Paulus beroofde hen niet van hun zelfrespect maar zei: „Want krachtens de onverdiende goedheid die mij is gegeven, zeg ik tot een ieder . . . niet meer van zichzelf te denken dan nodig is” (Romeinen 12:3). Hoewel het dus „nodig” is een zekere mate van zelfrespect te hebben, moet iemand in dit opzicht niet in uitersten vervallen.

Het is zoals dr. Allan Fromme opmerkt: „Iemand die een redelijk juiste kijk op zichzelf heeft, is niet droevig gestemd over wat hij ziet, maar heeft ook geen reden om uitzinnig blij te zijn. . . . Hij is niet pessimistisch, maar zijn optimisme is ook niet ongebreideld. Hij is niet roekeloos, en evenmin vrij van bepaalde angsten . . . Hij beseft dat hij niet het meest opzienbarende succes aller tijden is, maar evenmin is hij de eeuwige mislukkeling.”

Wees dus bescheiden. „God weerstaat de hoogmoedigen, maar hij geeft onverdiende goedheid aan de nederigen” (Jakobus 4:6). Erken je goede kanten maar zie je fouten niet over het hoofd. Werk er daarentegen aan. Je zult nog steeds van tijd tot tijd aan jezelf twijfelen. Maar je hoeft er nooit aan te twijfelen dat je als persoon je waarde hebt of dat God zich om je bekommert. Want „indien iemand God liefheeft, die wordt door hem gekend”. — 1 Korinthiërs 8:3.

Vragen ter bespreking

◻ Waarom koesteren sommige jongeren negatieve gevoelens ten aanzien van zichzelf? Kun je je verplaatsen in de gevoelens van zulke jongeren?

◻ Hoe zou je aan de eisen van je ouders tegemoet kunnen komen?

◻ Wat zijn enkele manieren om zelfrespect aan te kweken?

◻ Welke pogingen om je gevoel van eigenwaarde op te vijzelen, leiden tot niets?

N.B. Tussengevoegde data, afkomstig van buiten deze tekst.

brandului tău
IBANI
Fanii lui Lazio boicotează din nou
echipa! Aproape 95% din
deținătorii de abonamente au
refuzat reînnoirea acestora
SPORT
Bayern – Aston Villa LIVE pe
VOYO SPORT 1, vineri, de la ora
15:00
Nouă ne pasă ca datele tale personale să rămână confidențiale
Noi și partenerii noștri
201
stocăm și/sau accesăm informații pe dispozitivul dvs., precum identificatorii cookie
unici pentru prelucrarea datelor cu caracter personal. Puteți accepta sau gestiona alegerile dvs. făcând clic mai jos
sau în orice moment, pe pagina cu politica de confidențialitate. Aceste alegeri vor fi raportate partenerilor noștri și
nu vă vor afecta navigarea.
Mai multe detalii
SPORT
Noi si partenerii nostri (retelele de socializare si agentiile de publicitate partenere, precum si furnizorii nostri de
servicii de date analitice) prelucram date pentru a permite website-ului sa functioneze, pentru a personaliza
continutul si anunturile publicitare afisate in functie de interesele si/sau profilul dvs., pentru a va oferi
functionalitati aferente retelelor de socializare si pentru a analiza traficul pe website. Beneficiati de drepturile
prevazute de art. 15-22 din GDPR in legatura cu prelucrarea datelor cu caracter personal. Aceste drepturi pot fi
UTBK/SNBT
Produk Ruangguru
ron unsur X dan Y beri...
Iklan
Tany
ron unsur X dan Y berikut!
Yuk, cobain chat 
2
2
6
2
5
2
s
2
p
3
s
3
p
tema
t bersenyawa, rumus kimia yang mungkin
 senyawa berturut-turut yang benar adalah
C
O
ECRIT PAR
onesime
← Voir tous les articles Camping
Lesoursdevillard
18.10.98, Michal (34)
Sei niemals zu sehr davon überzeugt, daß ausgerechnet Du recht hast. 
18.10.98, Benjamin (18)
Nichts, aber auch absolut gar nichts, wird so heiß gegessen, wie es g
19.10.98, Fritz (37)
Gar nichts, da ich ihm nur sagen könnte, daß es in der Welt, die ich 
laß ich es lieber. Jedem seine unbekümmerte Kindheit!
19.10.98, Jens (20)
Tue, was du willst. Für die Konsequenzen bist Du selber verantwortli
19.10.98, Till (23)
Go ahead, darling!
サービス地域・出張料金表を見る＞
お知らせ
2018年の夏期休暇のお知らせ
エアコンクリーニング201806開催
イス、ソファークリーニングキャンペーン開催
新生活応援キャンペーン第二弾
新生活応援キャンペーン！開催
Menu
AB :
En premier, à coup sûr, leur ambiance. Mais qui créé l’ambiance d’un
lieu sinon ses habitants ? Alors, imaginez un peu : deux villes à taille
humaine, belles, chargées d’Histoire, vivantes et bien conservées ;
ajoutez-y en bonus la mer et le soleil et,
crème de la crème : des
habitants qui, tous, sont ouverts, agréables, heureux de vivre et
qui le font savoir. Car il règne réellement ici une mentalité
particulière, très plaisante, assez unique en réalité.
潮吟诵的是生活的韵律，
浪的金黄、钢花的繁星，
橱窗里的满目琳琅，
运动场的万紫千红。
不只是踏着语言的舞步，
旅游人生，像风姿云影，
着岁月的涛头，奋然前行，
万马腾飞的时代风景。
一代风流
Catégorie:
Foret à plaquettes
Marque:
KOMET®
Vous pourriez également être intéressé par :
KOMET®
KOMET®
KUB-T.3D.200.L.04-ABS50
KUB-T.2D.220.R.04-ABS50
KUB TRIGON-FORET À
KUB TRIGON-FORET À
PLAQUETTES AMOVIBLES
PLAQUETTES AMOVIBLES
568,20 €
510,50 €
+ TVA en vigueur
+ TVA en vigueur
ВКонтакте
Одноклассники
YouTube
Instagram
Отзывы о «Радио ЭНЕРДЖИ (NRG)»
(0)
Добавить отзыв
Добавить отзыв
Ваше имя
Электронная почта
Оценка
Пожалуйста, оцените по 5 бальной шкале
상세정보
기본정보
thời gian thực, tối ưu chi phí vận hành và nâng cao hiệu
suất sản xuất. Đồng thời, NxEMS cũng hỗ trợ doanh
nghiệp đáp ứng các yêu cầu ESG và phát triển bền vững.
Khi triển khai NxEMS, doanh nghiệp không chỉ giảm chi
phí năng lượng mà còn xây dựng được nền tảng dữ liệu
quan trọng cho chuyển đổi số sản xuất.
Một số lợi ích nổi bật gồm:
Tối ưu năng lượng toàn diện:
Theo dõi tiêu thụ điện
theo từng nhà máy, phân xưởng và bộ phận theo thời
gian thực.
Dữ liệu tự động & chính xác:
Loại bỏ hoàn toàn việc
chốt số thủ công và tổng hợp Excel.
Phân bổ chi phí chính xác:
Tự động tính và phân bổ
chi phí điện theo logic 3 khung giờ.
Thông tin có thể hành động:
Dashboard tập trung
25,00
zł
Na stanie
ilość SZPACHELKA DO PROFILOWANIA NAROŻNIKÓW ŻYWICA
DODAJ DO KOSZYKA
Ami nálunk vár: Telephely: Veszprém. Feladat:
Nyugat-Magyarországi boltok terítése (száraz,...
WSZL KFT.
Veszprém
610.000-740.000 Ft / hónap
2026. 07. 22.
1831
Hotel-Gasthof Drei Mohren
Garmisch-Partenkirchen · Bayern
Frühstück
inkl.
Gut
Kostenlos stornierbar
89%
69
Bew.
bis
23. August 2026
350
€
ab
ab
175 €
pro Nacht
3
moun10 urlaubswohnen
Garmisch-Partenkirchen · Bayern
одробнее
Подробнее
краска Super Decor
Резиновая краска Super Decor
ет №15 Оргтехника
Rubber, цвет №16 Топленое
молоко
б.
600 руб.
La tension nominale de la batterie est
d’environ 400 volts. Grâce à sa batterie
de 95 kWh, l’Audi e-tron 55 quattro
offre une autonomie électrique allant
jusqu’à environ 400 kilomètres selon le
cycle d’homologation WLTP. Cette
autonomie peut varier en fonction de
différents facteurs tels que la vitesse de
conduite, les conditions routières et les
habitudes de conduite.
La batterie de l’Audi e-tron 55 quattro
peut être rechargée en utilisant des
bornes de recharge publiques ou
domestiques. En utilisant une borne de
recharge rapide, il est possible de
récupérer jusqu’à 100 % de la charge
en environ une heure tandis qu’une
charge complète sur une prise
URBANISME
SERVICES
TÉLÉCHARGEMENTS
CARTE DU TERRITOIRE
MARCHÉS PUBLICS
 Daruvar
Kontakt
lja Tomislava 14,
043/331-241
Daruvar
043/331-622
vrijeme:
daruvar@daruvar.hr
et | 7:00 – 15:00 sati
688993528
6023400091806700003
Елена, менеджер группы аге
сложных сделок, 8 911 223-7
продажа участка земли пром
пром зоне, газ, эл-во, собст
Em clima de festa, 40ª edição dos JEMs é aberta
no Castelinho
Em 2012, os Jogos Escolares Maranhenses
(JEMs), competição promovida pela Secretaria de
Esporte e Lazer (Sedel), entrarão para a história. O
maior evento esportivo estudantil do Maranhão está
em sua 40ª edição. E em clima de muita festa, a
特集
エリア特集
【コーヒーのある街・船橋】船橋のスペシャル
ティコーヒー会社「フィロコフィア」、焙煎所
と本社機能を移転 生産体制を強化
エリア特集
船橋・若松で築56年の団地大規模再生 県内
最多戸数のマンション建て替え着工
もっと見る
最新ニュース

◻ Waarom moet je je ervoor hoeden een te hoge dunk van jezelf te hebben?

[Inzet op blz. 98]

Men heeft een gevoel van eigenwaarde wel „het ingrediënt dat het menselijk bestaan waardigheid verleent” genoemd

[Illustratie op blz. 99]

Voel je je neerslachtig, minderwaardig? Er is een oplossing

[Illustratie op blz. 101]

Een minderwaardigheidscomplex wordt niet verholpen door een opschepper of een pocher te worden

[Illustratie op blz. 102]

Heb je af en toe het gevoel dat je niets goed kunt doen?